Advertisements
Friday, March 29, 2024

Gregory Russ, executive director of the Cambridge Housing Authority, speaks in 2010 at a ceremony marking construction at Lincoln Way and Jackson Gardens Apartments. (Photo: Cambridge Housing Authority)

The Cambridge Housing Authority has failed so far to win federal approval for its plan to get much-needed aid for major repairs by transferring about 1,000 public housing units to private ownership.

Federal officials have twice rejected its application to “dispose” of the apartments, which would leave the units under CHA control but technically owned by a nonprofit affiliate. After the paper transfer, the apartments would qualify for new federal subsidies enabling the authority to pay for almost $100 million in repairs, according to the CHA plan.
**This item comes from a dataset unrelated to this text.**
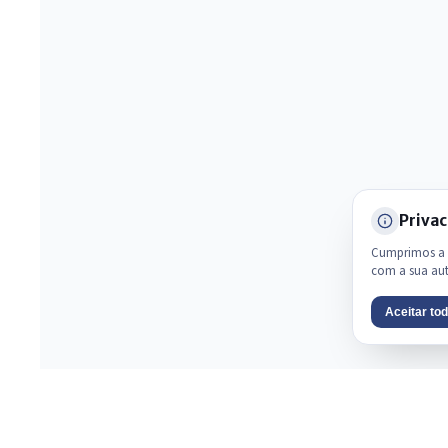
Privac
Cumprimos a L
com a sua au
Aceitar to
The authority will try again to get approval, but now, for the first time, the agency is looking at alternatives, said Gregory Russ, its executive director.

The city’s aging public housing developments serve extremely low-income families and seniors; almost two-thirds of public housing tenants have incomes below 30 percent of the area median, or less than $28,900 for a family of four. The authority, estimating it needed $228 million to renovate all its developments that need work, applied to repair five of the largest and most dilapidated. Without the repairs, the housing units could eventually become uninhabitable, officials have said — unwelcome news as commercial developments and expiring affordable-housing units around the city are raising concerns about a dwindling supply of homes for those who can’t afford market-rate rents.

A closing loophole

Facing sharply reduced federal aid for operations and repairs, officials devised a complicated plan to tap into a federal loophole that would make units transferred to private ownership eligible for new federal rent subsidies.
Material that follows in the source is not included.